Problem description
Would you reproduce the data below exactly, please, leaving out its images?
┏━━
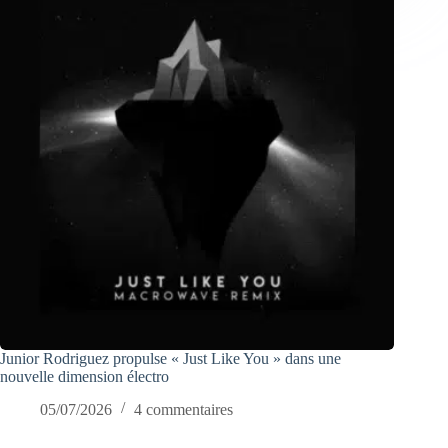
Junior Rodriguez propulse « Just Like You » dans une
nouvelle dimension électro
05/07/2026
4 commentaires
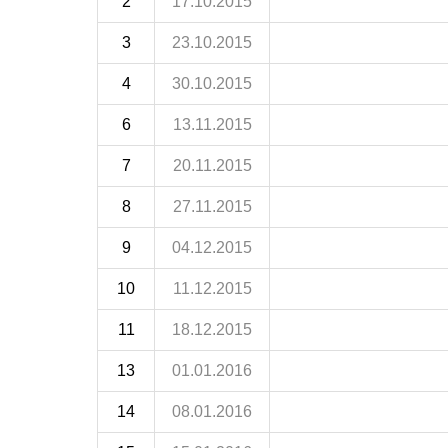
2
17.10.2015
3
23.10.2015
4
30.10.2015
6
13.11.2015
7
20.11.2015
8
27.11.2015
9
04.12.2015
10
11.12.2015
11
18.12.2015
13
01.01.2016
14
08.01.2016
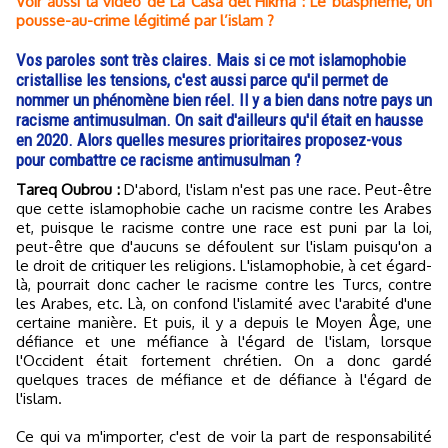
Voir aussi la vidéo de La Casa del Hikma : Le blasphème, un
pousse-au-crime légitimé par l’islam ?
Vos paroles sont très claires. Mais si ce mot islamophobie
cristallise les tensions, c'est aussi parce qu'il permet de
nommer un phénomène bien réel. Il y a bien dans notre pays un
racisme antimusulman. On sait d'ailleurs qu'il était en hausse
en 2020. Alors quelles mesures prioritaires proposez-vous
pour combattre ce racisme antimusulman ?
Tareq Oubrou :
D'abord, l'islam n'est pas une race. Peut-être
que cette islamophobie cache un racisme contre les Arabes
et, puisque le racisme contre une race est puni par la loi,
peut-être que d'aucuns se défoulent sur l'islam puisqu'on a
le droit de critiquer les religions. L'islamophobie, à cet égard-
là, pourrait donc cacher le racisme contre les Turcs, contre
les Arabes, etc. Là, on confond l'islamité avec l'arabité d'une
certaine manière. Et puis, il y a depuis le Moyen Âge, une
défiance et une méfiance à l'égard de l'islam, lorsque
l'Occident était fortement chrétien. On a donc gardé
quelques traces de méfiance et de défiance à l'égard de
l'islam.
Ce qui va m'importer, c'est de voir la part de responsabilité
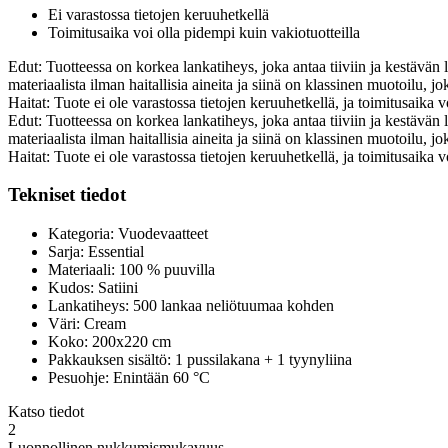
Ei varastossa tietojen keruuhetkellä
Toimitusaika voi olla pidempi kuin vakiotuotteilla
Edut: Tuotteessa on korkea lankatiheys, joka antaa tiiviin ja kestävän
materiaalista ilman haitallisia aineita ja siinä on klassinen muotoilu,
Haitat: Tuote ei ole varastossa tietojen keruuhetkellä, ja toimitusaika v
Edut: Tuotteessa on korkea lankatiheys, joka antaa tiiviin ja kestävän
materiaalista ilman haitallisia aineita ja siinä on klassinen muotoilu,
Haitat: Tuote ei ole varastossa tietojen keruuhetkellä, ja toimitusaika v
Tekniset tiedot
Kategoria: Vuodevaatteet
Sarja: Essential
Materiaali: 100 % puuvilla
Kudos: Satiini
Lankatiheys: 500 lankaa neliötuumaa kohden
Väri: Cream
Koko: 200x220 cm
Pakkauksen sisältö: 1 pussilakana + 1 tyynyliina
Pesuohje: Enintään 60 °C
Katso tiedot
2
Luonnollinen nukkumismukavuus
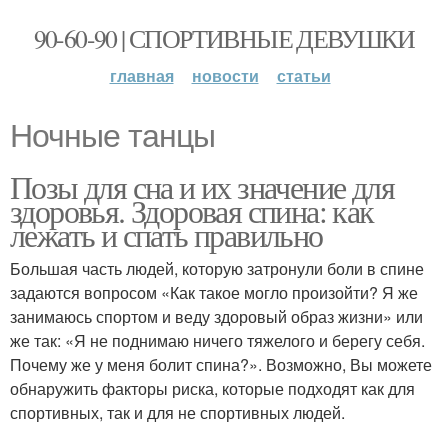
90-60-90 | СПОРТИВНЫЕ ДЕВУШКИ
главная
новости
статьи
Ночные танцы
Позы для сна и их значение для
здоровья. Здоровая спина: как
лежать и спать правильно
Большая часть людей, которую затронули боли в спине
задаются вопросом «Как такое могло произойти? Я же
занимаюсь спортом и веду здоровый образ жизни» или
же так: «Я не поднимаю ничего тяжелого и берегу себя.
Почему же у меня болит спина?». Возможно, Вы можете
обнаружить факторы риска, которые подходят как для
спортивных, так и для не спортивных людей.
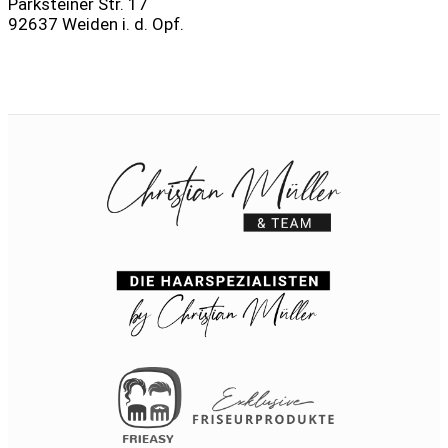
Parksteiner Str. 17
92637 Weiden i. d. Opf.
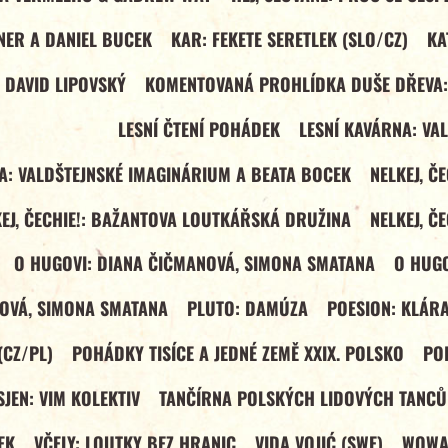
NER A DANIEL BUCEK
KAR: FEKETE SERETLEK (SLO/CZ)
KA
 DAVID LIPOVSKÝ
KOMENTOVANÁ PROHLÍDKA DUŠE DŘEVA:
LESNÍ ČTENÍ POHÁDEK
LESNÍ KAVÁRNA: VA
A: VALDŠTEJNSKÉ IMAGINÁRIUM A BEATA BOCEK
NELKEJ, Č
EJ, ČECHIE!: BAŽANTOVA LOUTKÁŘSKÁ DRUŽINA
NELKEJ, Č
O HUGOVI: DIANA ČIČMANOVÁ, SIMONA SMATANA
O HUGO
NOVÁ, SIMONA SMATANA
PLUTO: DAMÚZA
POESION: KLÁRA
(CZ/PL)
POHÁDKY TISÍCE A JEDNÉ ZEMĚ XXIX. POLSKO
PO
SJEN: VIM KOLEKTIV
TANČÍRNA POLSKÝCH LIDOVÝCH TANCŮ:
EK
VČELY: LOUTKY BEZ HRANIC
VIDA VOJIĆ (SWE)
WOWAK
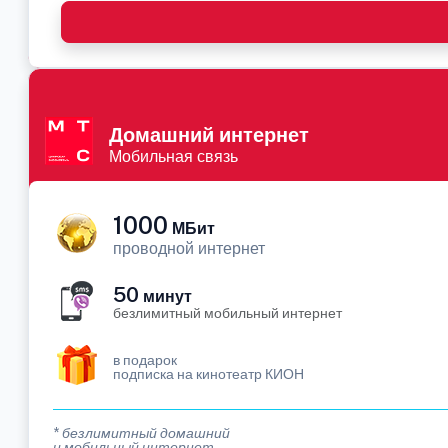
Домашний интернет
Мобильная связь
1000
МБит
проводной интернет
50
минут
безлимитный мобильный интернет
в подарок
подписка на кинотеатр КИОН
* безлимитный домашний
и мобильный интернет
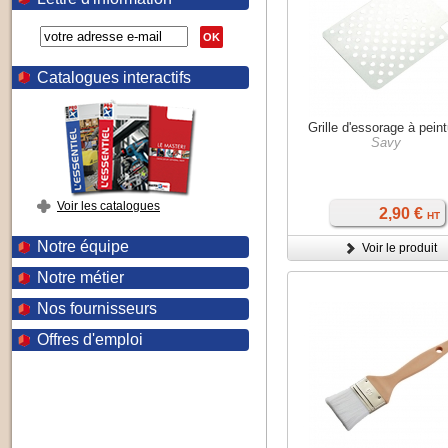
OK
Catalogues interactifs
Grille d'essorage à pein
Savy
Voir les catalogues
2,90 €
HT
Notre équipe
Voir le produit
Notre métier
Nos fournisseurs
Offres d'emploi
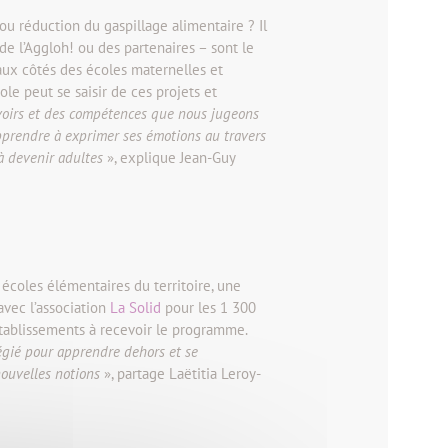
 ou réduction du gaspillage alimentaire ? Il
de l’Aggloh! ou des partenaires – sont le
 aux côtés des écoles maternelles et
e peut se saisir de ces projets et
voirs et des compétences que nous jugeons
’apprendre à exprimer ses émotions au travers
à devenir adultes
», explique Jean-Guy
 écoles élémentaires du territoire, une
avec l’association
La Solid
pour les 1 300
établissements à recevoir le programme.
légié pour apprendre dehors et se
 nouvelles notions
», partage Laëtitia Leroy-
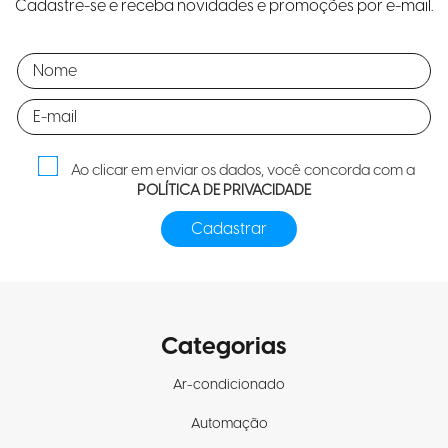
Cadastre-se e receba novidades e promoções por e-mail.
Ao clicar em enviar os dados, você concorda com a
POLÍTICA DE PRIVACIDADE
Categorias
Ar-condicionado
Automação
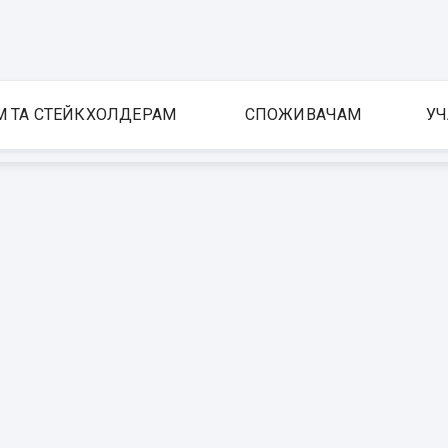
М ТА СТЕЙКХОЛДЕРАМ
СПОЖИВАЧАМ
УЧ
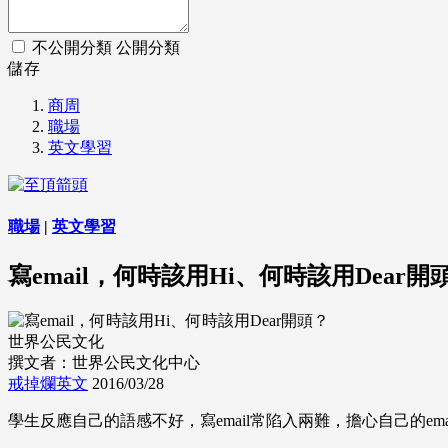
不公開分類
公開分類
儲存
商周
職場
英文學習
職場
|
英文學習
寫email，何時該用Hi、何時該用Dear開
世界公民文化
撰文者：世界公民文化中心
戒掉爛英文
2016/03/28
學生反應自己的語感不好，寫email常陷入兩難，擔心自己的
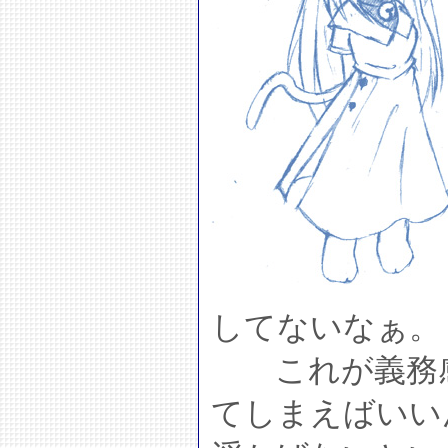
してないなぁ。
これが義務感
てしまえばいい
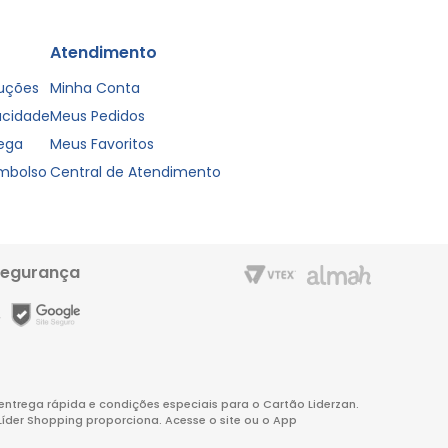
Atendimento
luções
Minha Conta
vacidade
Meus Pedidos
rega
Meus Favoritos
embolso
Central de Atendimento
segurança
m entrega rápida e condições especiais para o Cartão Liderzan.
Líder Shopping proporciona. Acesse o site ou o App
┗━━
Solution for this problem
Junior Rodriguez propulse « Just Like You » dans une
nouvelle dimension électro
05/07/2026
4 commentaires
2
17.10.2015
3
23.10.2015
4
30.10.2015
6
13.11.2015
7
20.11.2015
8
27.11.2015
9
04.12.2015
10
11.12.2015
11
18.12.2015
13
01.01.2016
14
08.01.2016
Voir aussi la vidéo de La Casa del Hikma : Le blasphème, un
pousse-au-crime légitimé par l’islam ?
Vos paroles sont très claires. Mais si ce mot islamophobie
cristallise les tensions, c'est aussi parce qu'il permet de
nommer un phénomène bien réel. Il y a bien dans notre pays un
racisme antimusulman. On sait d'ailleurs qu'il était en hausse
en 2020. Alors quelles mesures prioritaires proposez-vous
pour combattre ce racisme antimusulman ?
Tareq Oubrou :
D'abord, l'islam n'est pas une race. Peut-être
que cette islamophobie cache un racisme contre les Arabes
et, puisque le racisme contre une race est puni par la loi,
peut-être que d'aucuns se défoulent sur l'islam puisqu'on a
le droit de critiquer les religions. L'islamophobie, à cet égard-
là, pourrait donc cacher le racisme contre les Turcs, contre
les Arabes, etc. Là, on confond l'islamité avec l'arabité d'une
certaine manière. Et puis, il y a depuis le Moyen Âge, une
défiance et une méfiance à l'égard de l'islam, lorsque
l'Occident était fortement chrétien. On a donc gardé
quelques traces de méfiance et de défiance à l'égard de
l'islam.
Ce qui va m'importer, c'est de voir la part de responsabilité
Ei varastossa tietojen keruuhetkellä
Toimitusaika voi olla pidempi kuin vakiotuotteilla
Edut: Tuotteessa on korkea lankatiheys, joka antaa tiiviin ja kestävän
materiaalista ilman haitallisia aineita ja siinä on klassinen muotoilu,
Haitat: Tuote ei ole varastossa tietojen keruuhetkellä, ja toimitusaika v
Edut: Tuotteessa on korkea lankatiheys, joka antaa tiiviin ja kestävän
materiaalista ilman haitallisia aineita ja siinä on klassinen muotoilu,
Haitat: Tuote ei ole varastossa tietojen keruuhetkellä, ja toimitusaika v
Tekniset tiedot
Kategoria: Vuodevaatteet
Sarja: Essential
Materiaali: 100 % puuvilla
Kudos: Satiini
Lankatiheys: 500 lankaa neliötuumaa kohden
Väri: Cream
Koko: 200x220 cm
Pakkauksen sisältö: 1 pussilakana + 1 tyynyliina
Pesuohje: Enintään 60 °C
Katso tiedot
2
Luonnollinen nukkumismukavuus
90-60-90 | СПОРТИВНЫЕ ДЕВУШКИ
главная
новости
статьи
Ночные танцы
Позы для сна и их значение для
здоровья. Здоровая спина: как
лежать и спать правильно
Большая часть людей, которую затронули боли в спине
задаются вопросом «Как такое могло произойти? Я же
занимаюсь спортом и веду здоровый образ жизни» или
же так: «Я не поднимаю ничего тяжелого и берегу себя.
Почему же у меня болит спина?». Возможно, Вы можете
обнаружить факторы риска, которые подходят как для
спортивных, так и для не спортивных людей.
Parksteiner Str. 17
92637 Weiden i. d. Opf.
NER A DANIEL BUCEK
KAR: FEKETE SERETLEK (SLO/CZ)
KA
 DAVID LIPOVSKÝ
KOMENTOVANÁ PROHLÍDKA DUŠE DŘEVA:
LESNÍ ČTENÍ POHÁDEK
LESNÍ KAVÁRNA: VA
A: VALDŠTEJNSKÉ IMAGINÁRIUM A BEATA BOCEK
NELKEJ, Č
EJ, ČECHIE!: BAŽANTOVA LOUTKÁŘSKÁ DRUŽINA
NELKEJ, Č
O HUGOVI: DIANA ČIČMANOVÁ, SIMONA SMATANA
O HUGO
NOVÁ, SIMONA SMATANA
PLUTO: DAMÚZA
POESION: KLÁRA
(CZ/PL)
POHÁDKY TISÍCE A JEDNÉ ZEMĚ XXIX. POLSKO
PO
SJEN: VIM KOLEKTIV
TANČÍRNA POLSKÝCH LIDOVÝCH TANCŮ:
EK
VČELY: LOUTKY BEZ HRANIC
VIDA VOJIĆ (SWE)
WOWAK
Домашний интернет
Мобильная связь
1000
МБит
проводной интернет
50
минут
безлимитный мобильный интернет
в подарок
подписка на кинотеатр КИОН
* безлимитный домашний
и мобильный интернет
OK
Catalogues interactifs
Grille d'essorage à pein
Savy
Voir les catalogues
2,90 €
HT
Notre équipe
Voir le produit
Notre métier
Nos fournisseurs
Offres d'emploi
 ou réduction du gaspillage alimentaire ? Il
de l’Aggloh! ou des partenaires – sont le
 aux côtés des écoles maternelles et
e peut se saisir de ces projets et
voirs et des compétences que nous jugeons
’apprendre à exprimer ses émotions au travers
à devenir adultes
», explique Jean-Guy
 écoles élémentaires du territoire, une
avec l’association
La Solid
pour les 1 300
établissements à recevoir le programme.
légié pour apprendre dehors et se
 nouvelles notions
», partage Laëtitia Leroy-
Cadastre-se e receba novidades e promoções por e-mail.
Ao clicar em enviar os dados, você concorda com a
POLÍTICA DE PRIVACIDADE
Categorias
Ar-condicionado
Automação
М ТА СТЕЙКХОЛДЕРАМ
СПОЖИВАЧАМ
УЧ
不公開分類
公開分類
儲存
商周
職場
英文學習
職場
|
英文學習
寫email，何時該用Hi、何時該用Dear開
世界公民文化
撰文者：世界公民文化中心
戒掉爛英文
2016/03/28
學生反應自己的語感不好，寫email常陷入兩難，擔心自己的
してないなぁ。
これが義務感
てしまえばいい
Atendimento
luções
Minha Conta
vacidade
Meus Pedidos
rega
Meus Favoritos
embolso
Central de Atendimento
segurança
m entrega rápida e condições especiais para o Cartão Liderzan.
Líder Shopping proporciona. Acesse o site ou o App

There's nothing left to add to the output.